On Tuesday, April 6, 2021, Intel launched what it is calling its “most advanced performance data center platform.” That language is interesting because of course at the heart of the launch were announcements around Intel’s latest 3rd Gen Intel Xeon Scalable processors – so, why talk about a data center platform instead? Well, while the new processors are impressive, the launch did a great job of focusing on why these improvements matter today and how the new silicon fits into the broader Intel portfolio.
Navin Shenoy, executive vice president and general manager of the Data Platforms Group at Intel Corporation kicked things off by listing the top four trends he and Intel are seeing (and responding to) today:
- Proliferation of hybrid cloud
- AI & ML infused in all applications
- Rapid adoption of 5G
- Computing at the edge
I recently wrote about the convergence of trends 2 and 4 (AI and edge) when talking about OpenVINO earlier this year.
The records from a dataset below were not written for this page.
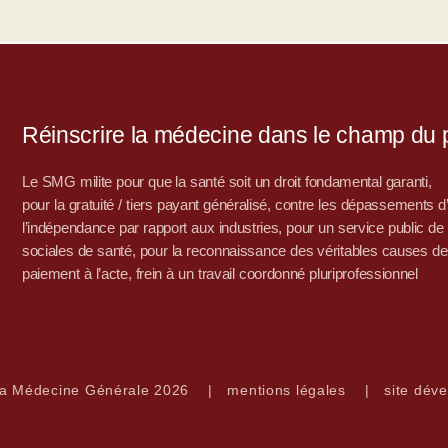
Réinscrire la médecine dans le champ du po
Le SMG milite pour que la santé soit un droit fondamental garanti,
pour la gratuité / tiers payant généralisé, contre les dépassements 
l’indépendance par rapport aux industries, pour un service public de sa
sociales de santé, pour la reconnaissance des véritables causes de
paiement à l’acte, frein à un travail coordonné pluriprofessionnel
la Médecine Générale 2026
|
mentions légales
|
site déve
Today, we’ll continue that conversation, diving a bit deeper down the rabbit hole to look briefly at AVX-512, and more specifically, DL Boost and how that fits into Intel’s “Ice Lake” data center platform.
One of the delegates at last week’s Tech Field Day event supporting Intel’s launch defined edge computing as “Anytime you are running mission-critical applications outside of the four walls of the datacenter.” That begs the question, why are we talking about edge in the context of launching a new data center server processor?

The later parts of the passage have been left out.